Thoracotomy is a surgical procedure where the surgeon cuts through the chest wall (the sternum) with a knife or scalpel to remove part of the heart. There are two types of thoracotomies: open and closed. Open thoracotomies involve cutting through both the sternum and ribs; they allow surgeons to access organs such as the liver, spleen, stomach, intestines and other internal organs. Closed thoracotomies only involve cutting through the sternum and ribs.
Open thoracotomies have been used since the early 20th century, but were rarely performed because of their high risk of infection and complications such as blood clots. Today, open thoracotomies are still done occasionally when there is no alternative. They are most commonly used in cases where it would be too risky to perform a traditional open operation.
Closed thoracotomies are usually reserved for patients whose hearts cannot be saved due to their condition. Patients may undergo these procedures if they have a history of cardiac disease, or if they have had a previous closed thoracotomy without success. These operations are often considered experimental and not covered by insurance companies.
The heart is a muscle located in the center of your chest between your lungs. It pumps blood through the body by sending it to the lungs, where carbon dioxide is exchanged for oxygen. The blood then travels through the rest of the body and back to the heart, where waste is removed and oxygenated blood is sent out to the body again.
During a closed thoracotomy, the surgeon makes a cut in the middle of the chest and exposes the heart. The sternum, or the bone in the center of the chest, is sawed in half. It is then spread open with a set of blunt tipped forceps and hinged open like the doors of a treasure chest. Sometimes, doctors may also use hooks to hold open the chest without cutting through ribs. This allows the chest to be spread open wider without the risk of cutting internal organs or damaging veins and arteries.
Sometimes a procedure called VATS, or video-assisted thoracic surgery is used. This procedure involves using a video camera to see inside the chest and operate small instruments to dissect and seal off the vessels that are bleeding. This procedure is considered less invasive than traditional open surgery because it only requires small incisions rather than one large incision. It is also not as risky as open surgery because it decreases the chance of puncturing internal organs, which can lead to infection.

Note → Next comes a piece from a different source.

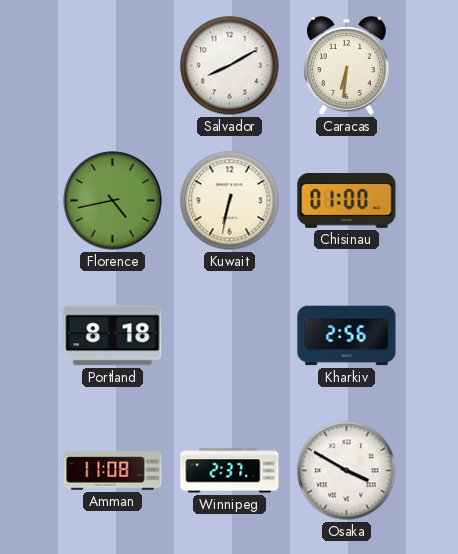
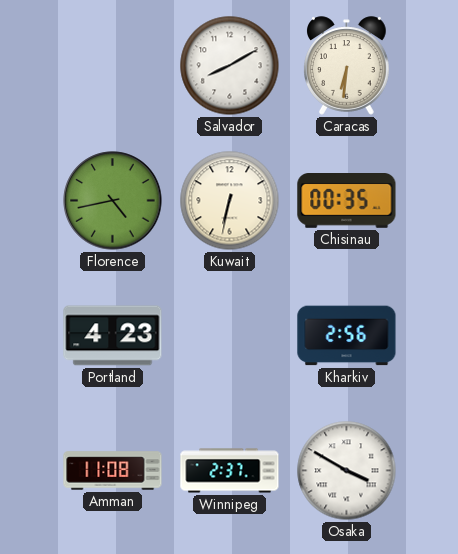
Chisinau: 01:00 -> 00:35
Portland: 8:18 -> 4:23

After the chest is opened and the source of bleeding is located, it is clamped off and tied off. The incision is then closed with stitches and covered with a bandage. In some rare cases, a patch may be used to close the wound.
A closed thoracotomy may also be performed in patients with gunshot or knife wounds to the chest. This procedure involves making two smaller incisions (called ports) in the patient’s chest. The organs inside the chest are not disturbed and surgeons can operate through the ports to remove bullets or debris in the chest without disturbing the surrounding organs. After the source of bleeding is located and clamped off, the incisions are closed.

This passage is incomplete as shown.